This course covers techniques for improving the performance of parallel applications by optimising of the code that runs within each node.
Modern HPC systems such as ARCHER2 are being constructed using increasingly powerful nodes, with larger and larger numbers of cores and enhanced vector capabilities. To extract maximum performance from applications, it is therefore necessary to understand, and be able to overcome, on-node performance bottlenecks. This course will cover the main features of modern HPC nodes, including multiple cores, vector floating point units, deep cache hierarchies, and NUMA memory systems. We will cover techniques for efficient programming of these features, using batch processing options and compiler options as well as hand tuning of code. The course will also contain an introduction to the use of Cray performance analysis tools.
Prerequisites:
Participants must have attended ARCHER2 for Software Developers or be familiar with software development on ARCHER, ARCHER2, or any other HPC facility, using C, C++ or Fortran.

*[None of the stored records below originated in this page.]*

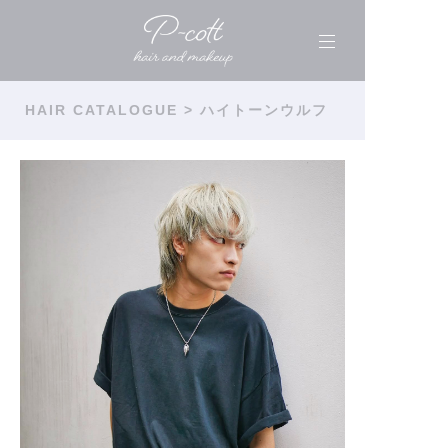
HAIR CATALOGUE
> ハイトーンウルフ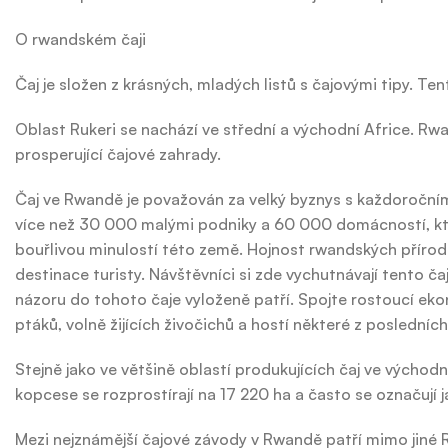
O rwandském čaji
Čaj je složen z krásných, mladých listů s čajovými tipy. T
Oblast Rukeri se nachází ve střední a východní Africe. R
prosperující čajové zahrady.
Čaj ve Rwandě je považován za velký byznys s každoročními 
více než 30 000 malými podniky a 60 000 domácností, které
bouřlivou minulostí této země. Hojnost rwandských přírodní
destinace turisty. Návštěvníci si zde vychutnávají tento
názoru do tohoto čaje vyloženě patří. Spojte rostoucí ek
ptáků, volně žijících živočichů a hostí některé z posledníc
Stejně jako ve většině oblastí produkujících čaj ve východn
kopcese se rozprostírají na 17 220 ha a často se označují 
Mezi nejznámější čajové závody v Rwandě patří mimo jiné R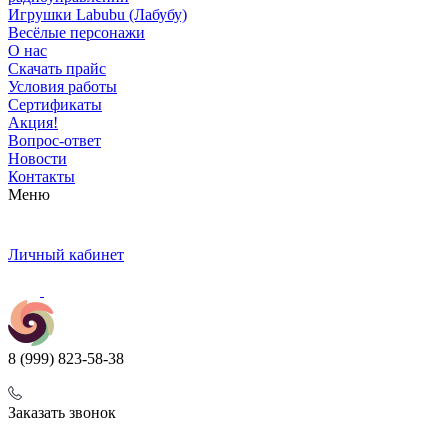
Игрушки Labubu (Лабубу)
Весёлые персонажи
О нас
Скачать прайс
Условия работы
Сертификаты
Акция!
Вопрос-ответ
Новости
Контакты
Меню
Личный кабинет
8 (999) 823-58-38
Заказать звонок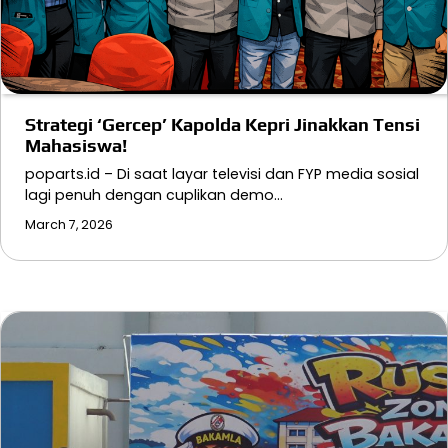
Strategi ‘Gercep’ Kapolda Kepri Jinakkan Tensi
Mahasiswa!
poparts.id – Di saat layar televisi dan FYP media sosial
lagi penuh dengan cuplikan demo…
March 7, 2026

This course is targeted at users interested in optimising the performance of their own applications, e.g. through compiler options or code changes.

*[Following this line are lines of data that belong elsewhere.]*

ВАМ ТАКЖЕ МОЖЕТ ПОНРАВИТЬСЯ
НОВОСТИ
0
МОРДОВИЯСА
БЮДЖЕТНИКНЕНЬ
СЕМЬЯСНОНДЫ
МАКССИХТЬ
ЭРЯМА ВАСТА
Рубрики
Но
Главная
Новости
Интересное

Users interested in efficient use of centrally installed packages should consider attending Understanding Package Performance instead
Requirements:
Participants must bring a laptop with a Mac, Linux, or Windows operating system (not a tablet, Chromebook, etc.) that they have administrative privileges on.
They are also required to abide by the ARCHER2 Code of Conduct.
Timetable:
- Day 1: 23rd November 9:30-17:30
- 09.30 – 09.45 Introduction
- 09.45 – 10.30 Node Architecture
- 10.30 – 11.00 Practical – memory performance
- 11.00 – 11.30 Break
- 11.30 – 12.30 Profiling
- 12.30 – 13.00 Practical – profiling
- 13.00 – 14.00 Break
- 14.00 – 15.00 Optimising with the compiler
- 15.00 – 15.30 Break
- 15.30 – 17.00 Practical – profiling and optimization
- 17.00 – 17.10 Summary
- 17.10 – 17.30 Practical – profiling and optimization
- Day 2: 24th November 9:30-16:00
- 09.30 – 11.00 OpenMP optimisation
- 11.00 – 11.30 Break
- 11.30 – 12.30 Practical – OpenMP optimisation
- 12.30 – 13.30 Break
- 13.30 – 15.00 Vectorisation, Memory Hierarchy Optimisation
- 15.00 – 15.30 Break
- 15.30 – 16.00 Practical – memory and cache blocking